Thursday, September 15, 2011

Liberalism and Anti-Semitism

Ruth Wisse wrote, in a specific context to be sure, “Anti-Semitism perverts the ideal of a mutually tolerant campus. The faculty and administration, and students who wish to uphold that ideal, will have to exercise their free speech to address the function and the roots of this virulent phenomenon.”

What she wrote gets at what I'm trying to suggest.

As usual, things come down to needing to start with some defining. Liberalism is distinguishable from left wing/liberal and progressive politics. It’s a political philosophy and a way of thinking about the world and as the latter it’s in part procedural, a rational methodology exemplifed by how science tries to proceed.

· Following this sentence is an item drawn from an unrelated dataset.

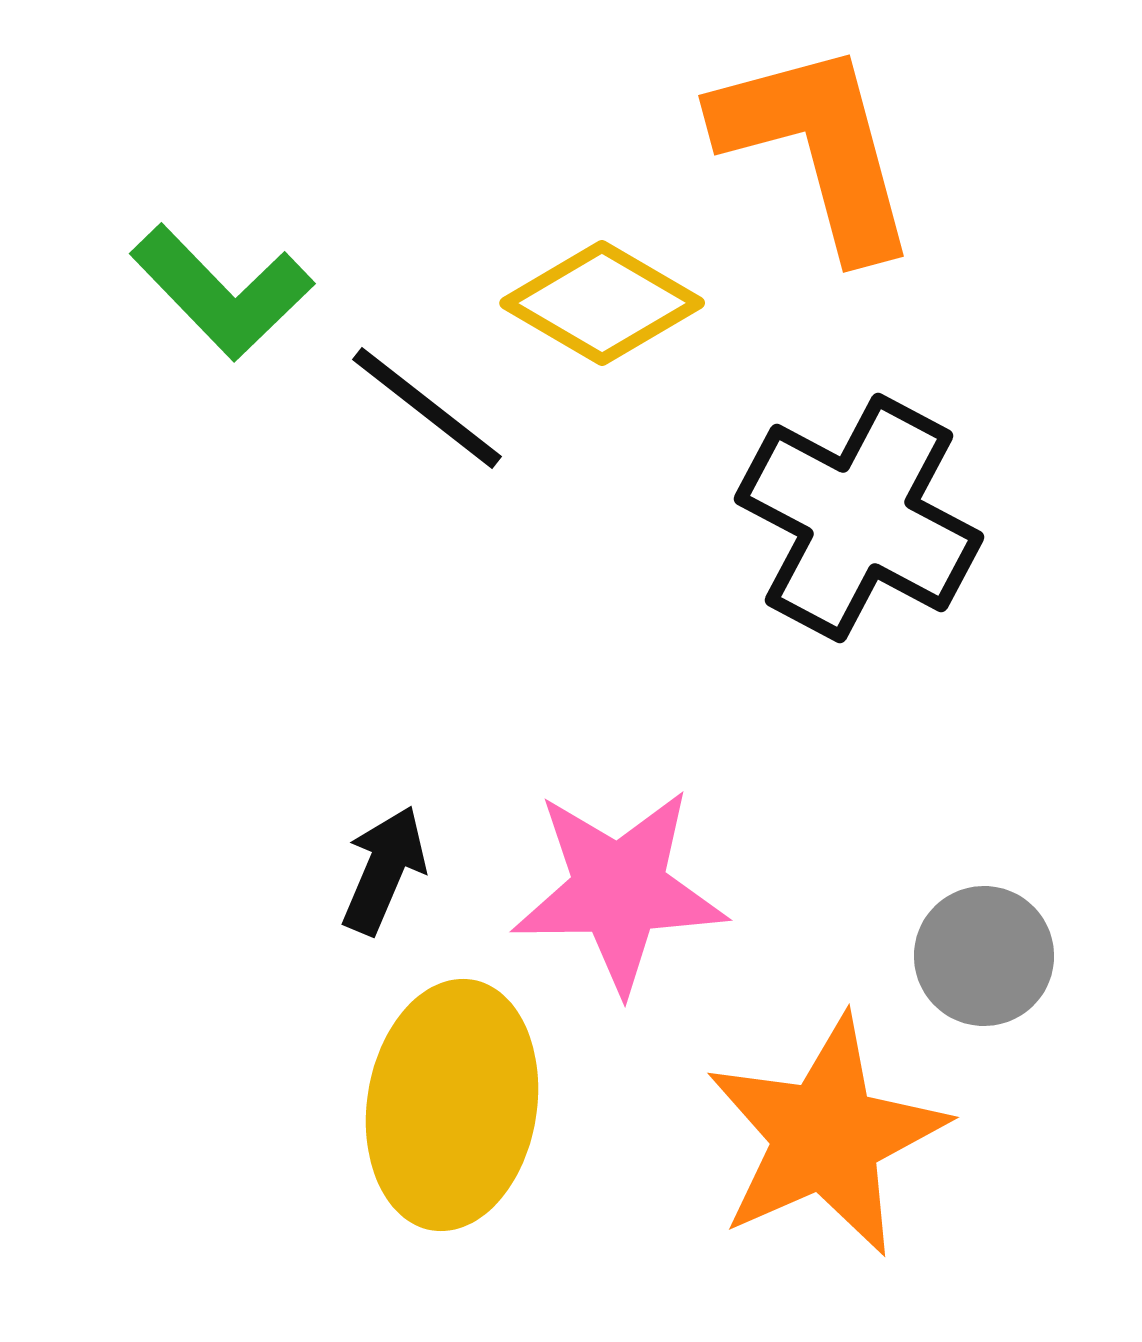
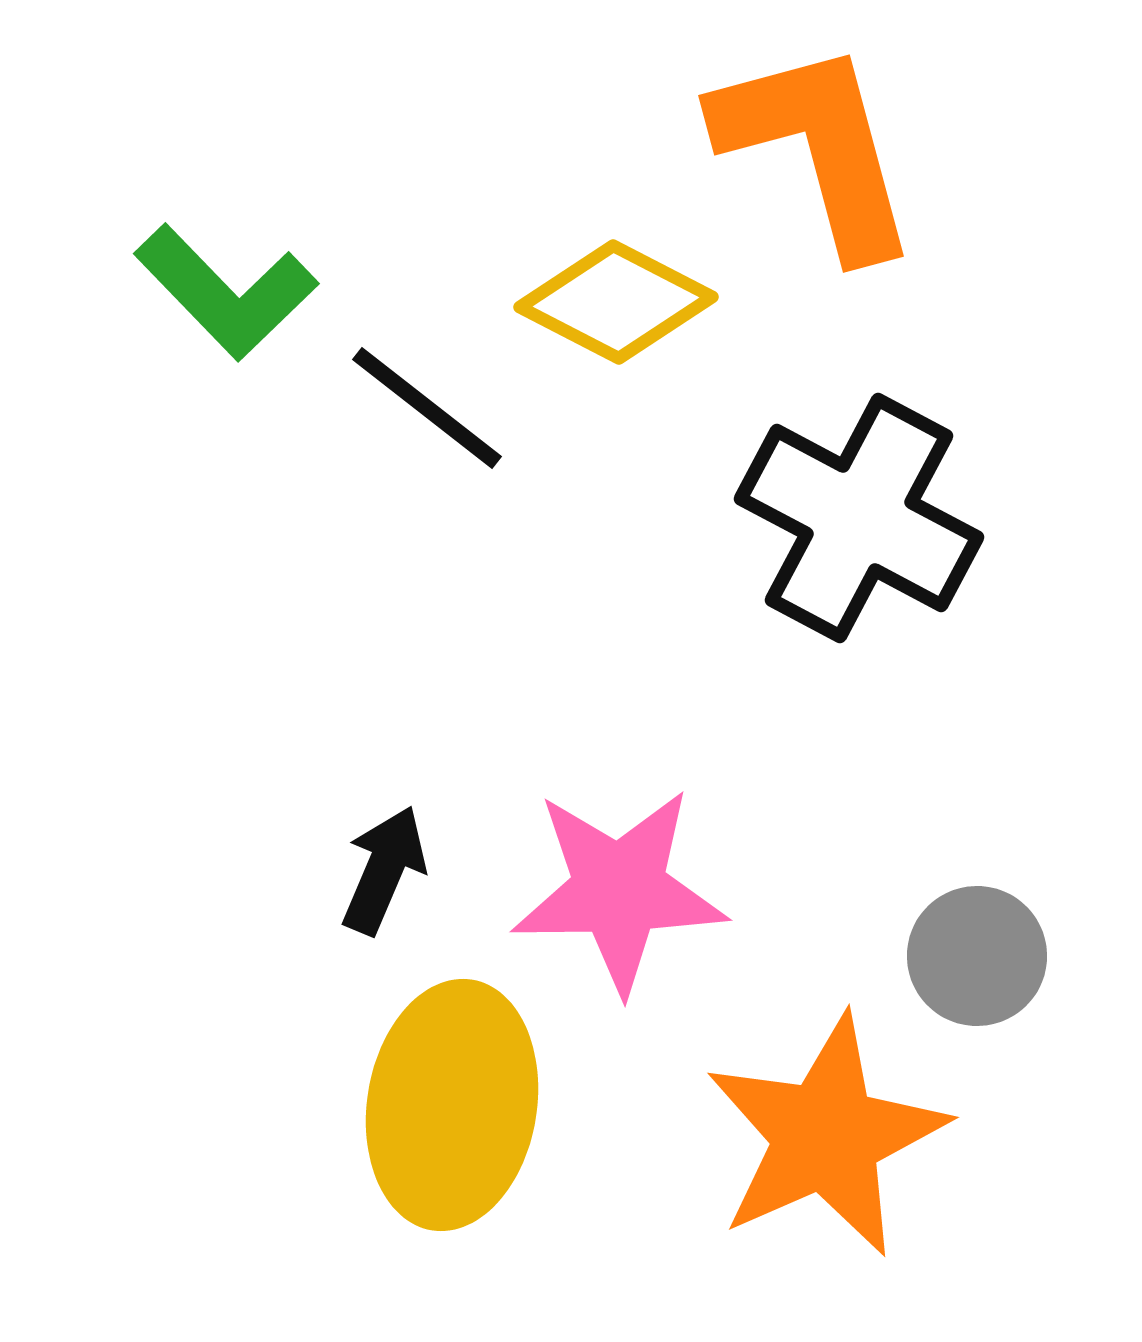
green L-shape: moved 4 px right
yellow diamond: moved 14 px right, 1 px up; rotated 3 degrees counterclockwise
gray circle: moved 7 px left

Liberalism is exemplified by America’s creedal liberties, by a commitment to the ideals of equality (better understood as equality of opportunity) and liberty, even as the inevitable clash between the two creates problems and tensions and by a habit of mind that, in the words of Alexander Meiklejohn, himself a bastion of civil liberties, believes and doubts, that “…indicates a pattern of culture which criticizes itself... It has customs and standards of behaviour. But it also has...the attitude of...questioning its own dominant beliefs and standards... The liberal both believes and doubts...and... if an individual or a group will hold fast both to custom and intelligence, then its experience will inevitably be paradoxical and divided against itself. The being who seeks intelligence is a divided personality.”

So understood, neither anti-Semite, nor any other like hater, can, I’d argue, truly wear liberalism’s mantle even though he might believe otherwise. In his hating, in his deep-going biases, he repudiates the fundamental precepts he imagines define him.